> **What to work on**: Retype the records in full, and please keep the pictures out of the copy.

> **Data for analysis**:
######
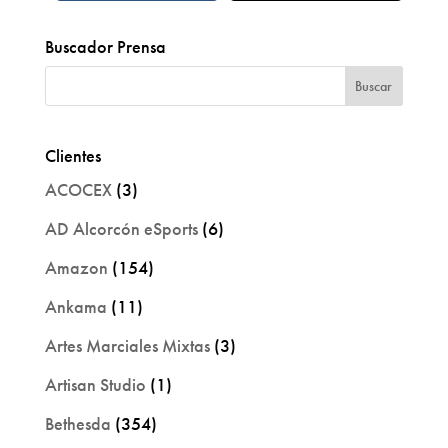
Buscador Prensa
Clientes
ACOCEX
(3)
AD Alcorcón eSports
(6)
Amazon
(154)
Ankama
(11)
Artes Marciales Mixtas
(3)
Artisan Studio
(1)
Bethesda
(354)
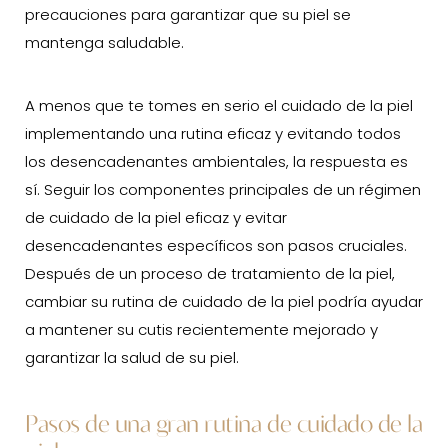
precauciones para garantizar que su piel se
mantenga saludable.
A menos que te tomes en serio el cuidado de la piel
implementando una rutina eficaz y evitando todos
los desencadenantes ambientales, la respuesta es
sí. Seguir los componentes principales de un régimen
de cuidado de la piel eficaz y evitar
desencadenantes específicos son pasos cruciales.
Después de un proceso de tratamiento de la piel,
cambiar su rutina de cuidado de la piel podría ayudar
a mantener su cutis recientemente mejorado y
garantizar la salud de su piel.
Pasos de una gran rutina de cuidado de la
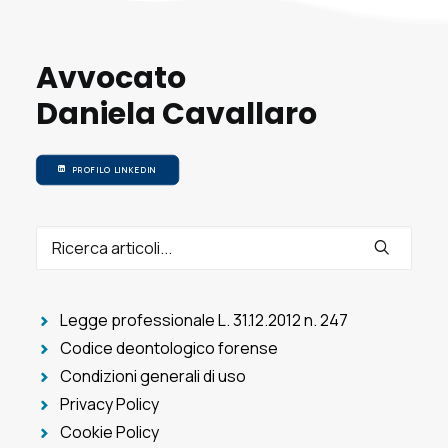
Avvocato
Daniela Cavallaro
PROFILO LINKEDIN
Legge professionale L. 31.12.2012 n. 247
Codice deontologico forense
Condizioni generali di uso
Privacy Policy
Cookie Policy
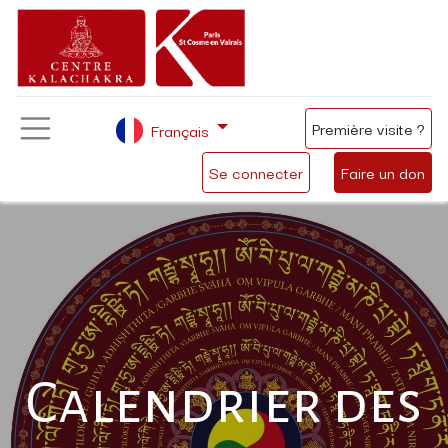
Première visite ?
Français
Se connecter
Faire un don
Calendrier des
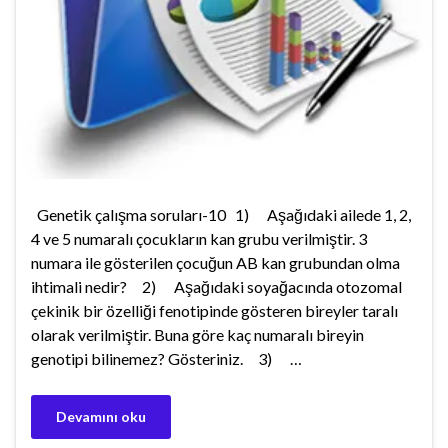
Genetik çalışma soruları-10 1) Aşağıdaki ailede 1, 2,
4 ve 5 numaralı çocukların kan grubu verilmiştir. 3
numara ile gösterilen çocuğun AB kan grubundan olma
ihtimali nedir? 2) Aşağıdaki soyağacında otozomal
çekinik bir özelliği fenotipinde gösteren bireyler taralı
olarak verilmiştir. Buna göre kaç numaralı bireyin
genotipi bilinemez? Gösteriniz. 3) …
Devamını oku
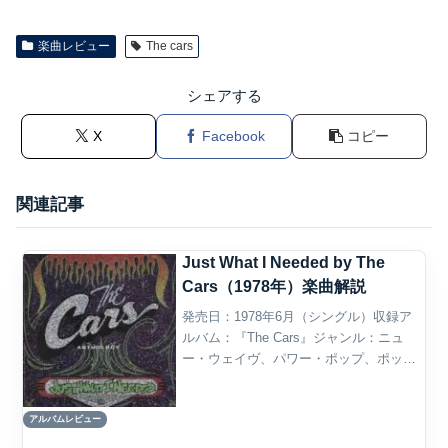
楽曲レビュー
The cars
シェアする
X
Facebook
コピー
関連記事
Just What I Needed by The
Cars（1978年）楽曲解説
発売日：1978年6月（シングル）収録ア
ルバム：『The Cars』ジャンル：ニュ
ー・ウェイヴ、パワー・ポップ、ポッ
プ・ロック、ロック概要The Carsの
「Just What I Needed」は、1978年とい
アルバムレビュー
うロックの転換期を象徴する...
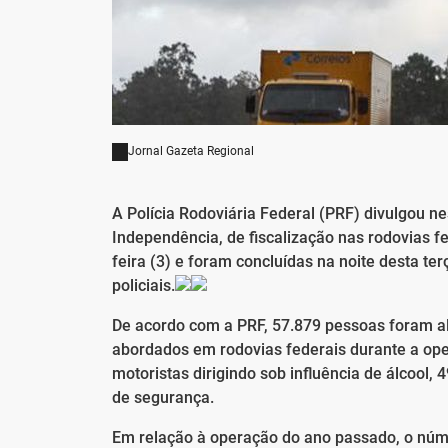
Jornal Gazeta Regional
A Polícia Rodoviária Federal (PRF) divulgou ne
Independência, de fiscalização nas rodovias f
feira (3) e foram concluídas na noite desta ter
policiais.
De acordo com a PRF, 57.879 pessoas foram alv
abordados em rodovias federais durante a ope
motoristas dirigindo sob influência de álcool, 
de segurança.
Em relação à operação do ano passado, o núm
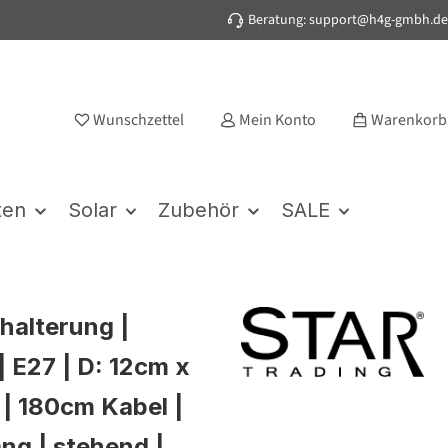
Beratung: support@h4g-gmbh.de
Wunschzettel
Mein Konto
Warenkorb
ten
Solar
Zubehör
SALE
alterung |
 E27 | D: 12cm x
 | 180cm Kabel |
ang | stehend |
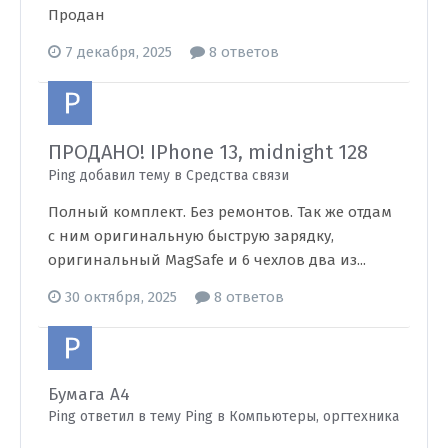
Продан
7 декабря, 2025
8 ответов
ПРОДАНО! IPhone 13, midnight 128
Ping добавил тему в
Средства связи
Полный комплект. Без ремонтов. Так же отдам
с ним оригинальную быструю зарядку,
оригинальный MagSafe и 6 чехлов два из...
30 октября, 2025
8 ответов
Бумага А4
Ping ответил в тему Ping в
Компьютеры, оргтехника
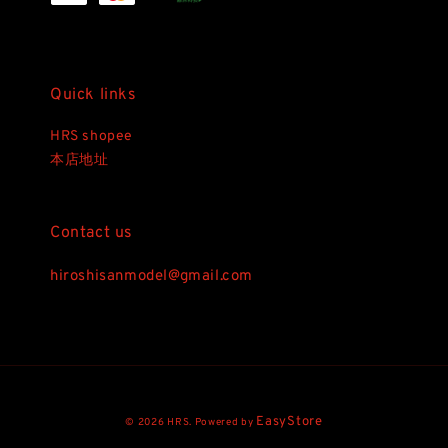
Quick links
HRS shopee
本店地址
Contact us
hiroshisanmodel@gmail.com
EasyStore
© 2026 HRS. Powered by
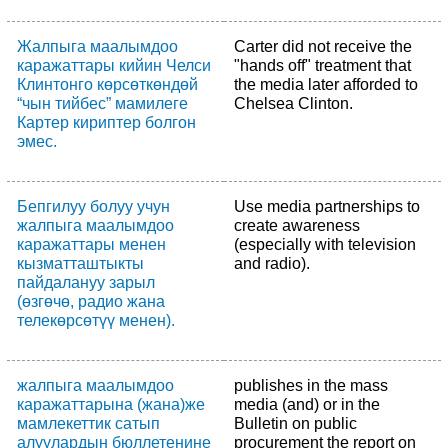
Жалпыга маалымдоо
Carter did not receive the
каражаттары кийин Челси
"hands off" treatment that
Клинтонго көрсөткөндөй
the media later afforded to
“чын тийбес” мамилеге
Chelsea Clinton.
Картер кириптер болгон
эмес.
Бепгилуу болуу учун
Use media partnerships to
жалпыга маалымдоо
create awareness
каражаттары менен
(especially with television
кызматташтыкты
and radio).
пайдалануу зарыл
(өзгөчө, радио жана
телекөрсөтүү менен).
жалпыга маалымдоо
publishes in the mass
каражаттарына (жана)же
media (and) or in the
мамлекеттик сатып
Bulletin on public
алуулардын бюллетенине
procurement the report on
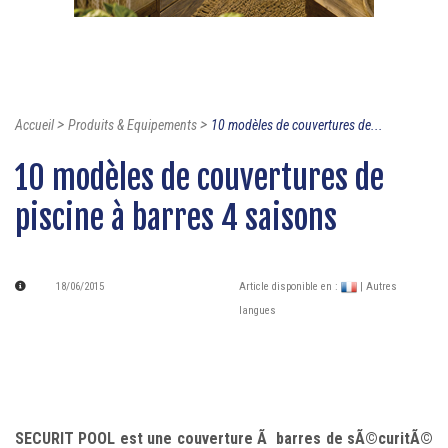
>
>
Accueil
Produits & Equipements
10 modèles de couvertures de...
10 modèles de couvertures de
piscine à barres 4 saisons
18/06/2015
Article disponible en :
| Autres
langues
SECURIT POOL est une couverture Ã barres de sÃ©curitÃ©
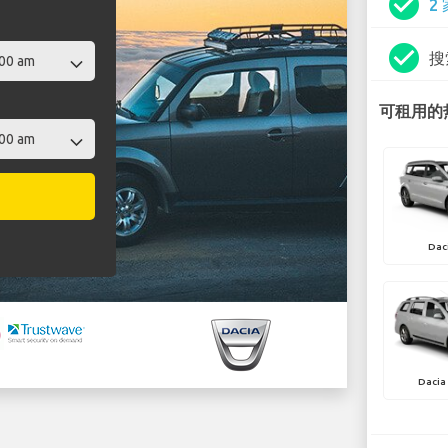
check_circle
2
check_circle
搜
可租用的热
Dac
Dacia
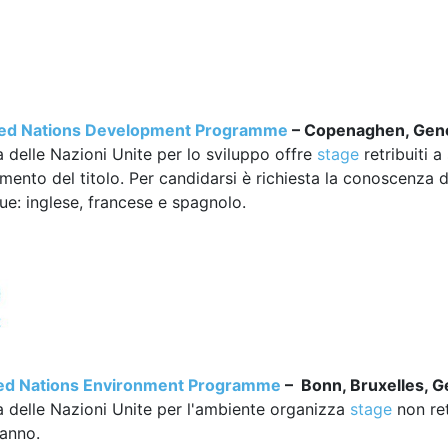
ted Nations Development Programme
– Copenaghen, Gene
 delle Nazioni Unite per lo sviluppo offre
stage
retribuiti 
mento del titolo. Per candidarsi è richiesta la conoscenza 
ue: inglese, francese e spagnolo.
ed Nations Environment Programme
– Bonn, Bruxelles, G
 delle Nazioni Unite per l'ambiente organizza
stage
non ret
 anno.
######
> **Solution to the exercise**:
Buscador Prensa
Clientes
ACOCEX
(3)
AD Alcorcón eSports
(6)
Amazon
(154)
Ankama
(11)
Artes Marciales Mixtas
(3)
Artisan Studio
(1)
Bethesda
(354)
precauciones para garantizar que su piel se
mantenga saludable.
A menos que te tomes en serio el cuidado de la piel
implementando una rutina eficaz y evitando todos
los desencadenantes ambientales, la respuesta es
sí. Seguir los componentes principales de un régimen
de cuidado de la piel eficaz y evitar
desencadenantes específicos son pasos cruciales.
Después de un proceso de tratamiento de la piel,
cambiar su rutina de cuidado de la piel podría ayudar
a mantener su cutis recientemente mejorado y
garantizar la salud de su piel.
Pasos de una gran rutina de cuidado de la
Avvocato
Daniela Cavallaro
PROFILO LINKEDIN
Legge professionale L. 31.12.2012 n. 247
Codice deontologico forense
Condizioni generali di uso
Privacy Policy
Cookie Policy
Première visite ?
Français
Se connecter
Faire un don
Calendrier des
Genetik çalışma soruları-10 1) Aşağıdaki ailede 1, 2,
4 ve 5 numaralı çocukların kan grubu verilmiştir. 3
numara ile gösterilen çocuğun AB kan grubundan olma
ihtimali nedir? 2) Aşağıdaki soyağacında otozomal
çekinik bir özelliği fenotipinde gösteren bireyler taralı
olarak verilmiştir. Buna göre kaç numaralı bireyin
genotipi bilinemez? Gösteriniz. 3) …
Devamını oku
楽曲レビュー
The cars
シェアする
X
Facebook
コピー
関連記事
Just What I Needed by The
Cars（1978年）楽曲解説
発売日：1978年6月（シングル）収録ア
ルバム：『The Cars』ジャンル：ニュ
ー・ウェイヴ、パワー・ポップ、ポッ
プ・ロック、ロック概要The Carsの
「Just What I Needed」は、1978年とい
アルバムレビュー
うロックの転換期を象徴する...
Jornal Gazeta Regional
A Polícia Rodoviária Federal (PRF) divulgou ne
Independência, de fiscalização nas rodovias f
feira (3) e foram concluídas na noite desta ter
policiais.
De acordo com a PRF, 57.879 pessoas foram alv
abordados em rodovias federais durante a ope
motoristas dirigindo sob influência de álcool, 
de segurança.
Em relação à operação do ano passado, o núm
Beratung: support@h4g-gmbh.de
Wunschzettel
Mein Konto
Warenkorb
ten
Solar
Zubehör
SALE
alterung |
 E27 | D: 12cm x
 | 180cm Kabel |
ang | stehend |
Продан
7 декабря, 2025
8 ответов
ПРОДАНО! IPhone 13, midnight 128
Ping добавил тему в
Средства связи
Полный комплект. Без ремонтов. Так же отдам
с ним оригинальную быструю зарядку,
оригинальный MagSafe и 6 чехлов два из...
30 октября, 2025
8 ответов
Бумага А4
Ping ответил в тему Ping в
Компьютеры, оргтехника
Quick links
HRS shopee
本店地址
Contact us
hiroshisanmodel@gmail.com
EasyStore
© 2026 HRS. Powered by
Жалпыга маалымдоо
Carter did not receive the
каражаттары кийин Челси
"hands off" treatment that
Клинтонго көрсөткөндөй
the media later afforded to
“чын тийбес” мамилеге
Chelsea Clinton.
Картер кириптер болгон
эмес.
Бепгилуу болуу учун
Use media partnerships to
жалпыга маалымдоо
create awareness
каражаттары менен
(especially with television
кызматташтыкты
and radio).
пайдалануу зарыл
(өзгөчө, радио жана
телекөрсөтүү менен).
жалпыга маалымдоо
publishes in the mass
каражаттарына (жана)же
media (and) or in the
мамлекеттик сатып
Bulletin on public
алуулардын бюллетенине
procurement the report on
>
>
Accueil
Produits & Equipements
10 modèles de couvertures de...
10 modèles de couvertures de
piscine à barres 4 saisons
18/06/2015
Article disponible en :
| Autres
langues
SECURIT POOL est une couverture Ã barres de sÃ©curitÃ©
check_circle
2
check_circle
搜
可租用的热
Dac
Dacia
ted Nations Development Programme
– Copenaghen, Gene
 delle Nazioni Unite per lo sviluppo offre
stage
retribuiti 
mento del titolo. Per candidarsi è richiesta la conoscenza 
ue: inglese, francese e spagnolo.
ed Nations Environment Programme
– Bonn, Bruxelles, G
 delle Nazioni Unite per l'ambiente organizza
stage
non ret
 anno.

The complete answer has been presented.